TASK BRIEF: Your reply should hold every entry below exactly as written and none of the pictures.

MATERIAL SUPPLIED:
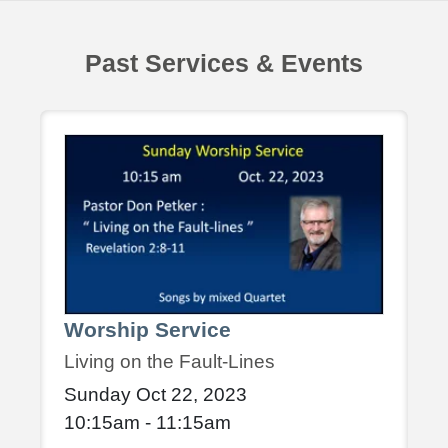
Past Services & Events
Worship Service
Living on the Fault-Lines
Sunday Oct 22, 2023
10:15am - 11:15am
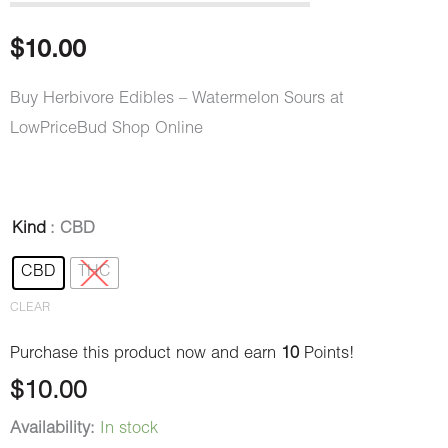
out of 5
based on
customer
$
10.00
rating
Buy Herbivore Edibles – Watermelon Sours at
LowPriceBud Shop Online
Herbivore
Kind
: CBD
Edibles
CBD
THC
–
CLEAR
Watermelon
Sours
Purchase this product now and earn
10
Points!
quantity
$
10.00
Availability:
In stock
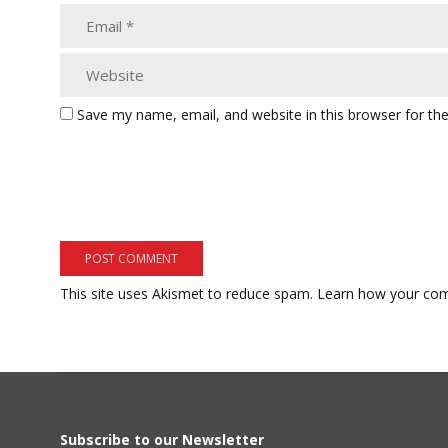
Save my name, email, and website in this browser for th
This site uses Akismet to reduce spam.
Learn how your com
Subscribe to our Newsletter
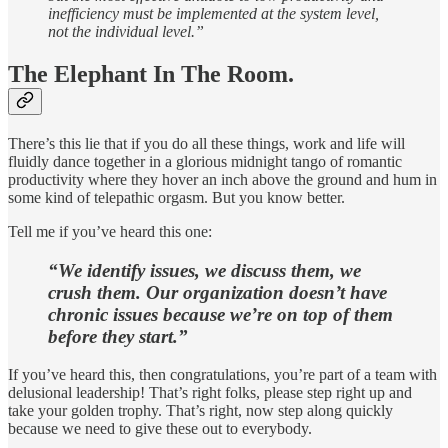
inefficiency must be implemented at the system level,
not the individual level.”
The Elephant In The Room.
There’s this lie that if you do all these things, work and life will
fluidly dance together in a glorious midnight tango of romantic
productivity where they hover an inch above the ground and hum in
some kind of telepathic orgasm. But you know better.
Tell me if you’ve heard this one:
“We identify issues, we discuss them, we
crush them. Our organization doesn’t have
chronic issues because we’re on top of them
before they start.”
If you’ve heard this, then congratulations, you’re part of a team with
delusional leadership! That’s right folks, please step right up and
take your golden trophy. That’s right, now step along quickly
because we need to give these out to everybody.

ANSWER BOX:
Past Services & Events
Worship Service
Living on the Fault-Lines
Sunday Oct 22, 2023
10:15am - 11:15am
out of 5
based on
customer
$
10.00
rating
Buy Herbivore Edibles – Watermelon Sours at
LowPriceBud Shop Online
Herbivore
Kind
: CBD
Edibles
CBD
THC
–
CLEAR
Watermelon
Sours
Purchase this product now and earn
10
Points!
quantity
$
10.00
Availability:
In stock
Save my name, email, and website in this browser for th
This site uses Akismet to reduce spam.
Learn how your com
Subscribe to our Newsletter
inefficiency must be implemented at the system level,
not the individual level.”
The Elephant In The Room.
There’s this lie that if you do all these things, work and life will
fluidly dance together in a glorious midnight tango of romantic
productivity where they hover an inch above the ground and hum in
some kind of telepathic orgasm. But you know better.
Tell me if you’ve heard this one:
“We identify issues, we discuss them, we
crush them. Our organization doesn’t have
chronic issues because we’re on top of them
before they start.”
If you’ve heard this, then congratulations, you’re part of a team with
delusional leadership! That’s right folks, please step right up and
take your golden trophy. That’s right, now step along quickly
because we need to give these out to everybody.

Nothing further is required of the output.